If we look at today’s market we see a similar pattern. Currently, eight of the largest securities in the market are affiliated with the technology and AI themes, albeit with only one stock (Microsoft) still present from the last bubble. When the market concentration reverts this time around back to more normal levels, who knows what the composition of this top end of the market will look like?

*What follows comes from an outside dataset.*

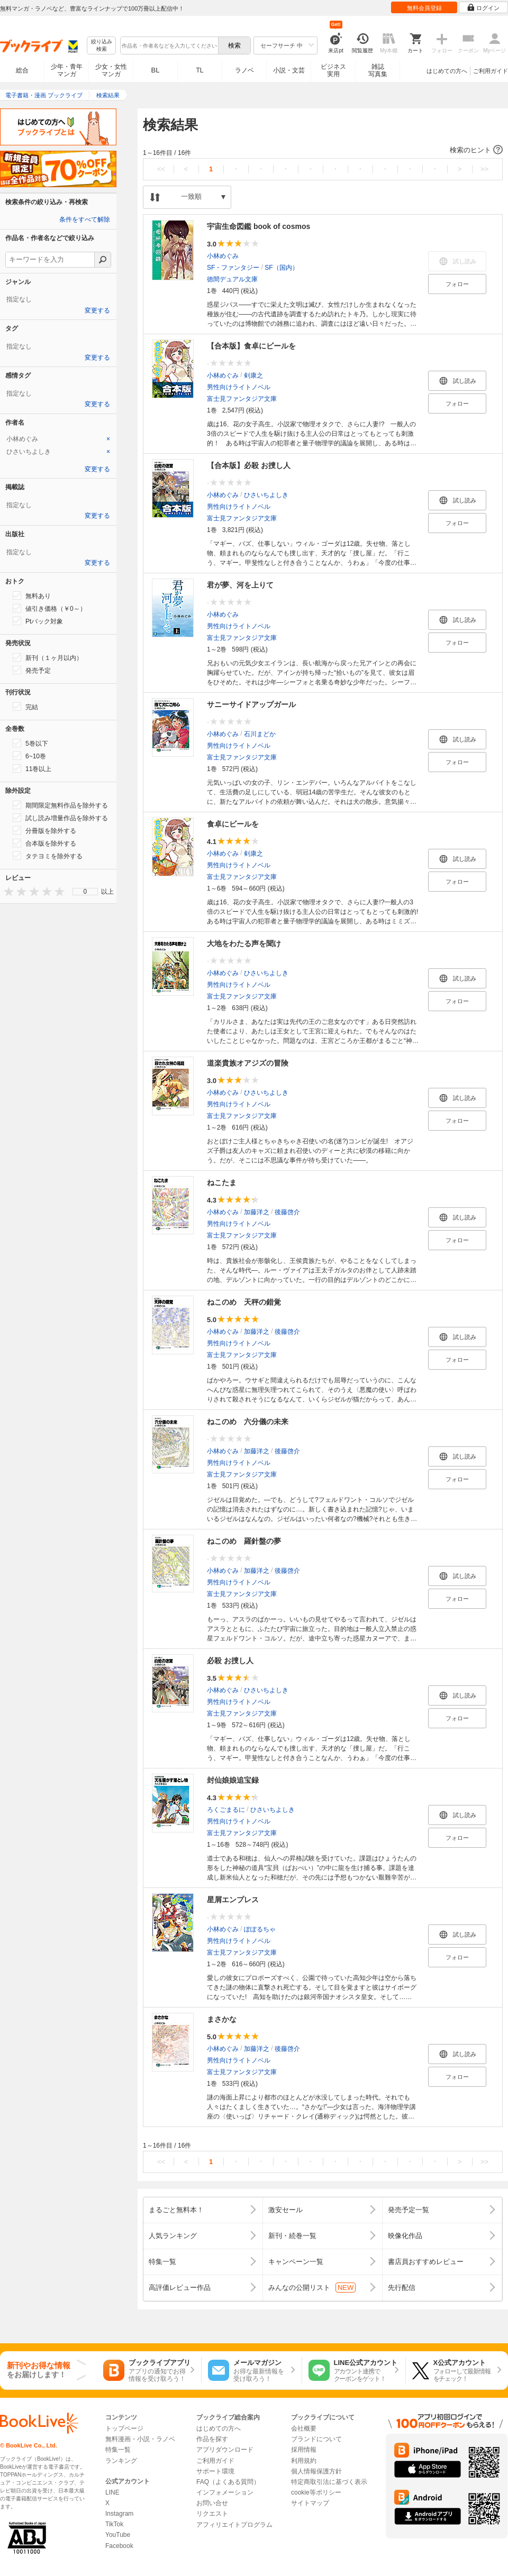  Describe the element at coordinates (67, 70) in the screenshot. I see `少年・青年マンガ` at that location.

Figure 3: Top 10 Stocks in the MSCI World Index: Then and Now

Chart Image of CTop 10 Stocks in the  MSCI World Index: Then and Now

As active investors, we believe it pays to look beyond the headlines and in this case outside the US market. In the MSCI ACWI ex-US Index, which covers developed and emerging markets, we see far less concentration in names and return contribution. The largest names are diverse in terms of geography and sector, and only account for 11.5% of the index weight (Figure 4).

Figure 4: Top 10 Stocks in the MSCI ACWI ex-US Index

Chart image of Top 10 Stocks in the MSCI ACWI ex-US Index

The Bottom Line

Using our systematic investment process, our team generates return expectations for more than 18,000 stocks globally on a daily basis. This enables us to seek out attractive return opportunities wherever they may be found. Often, we identify opportunities that are outside the glare of the headlines and the largest names.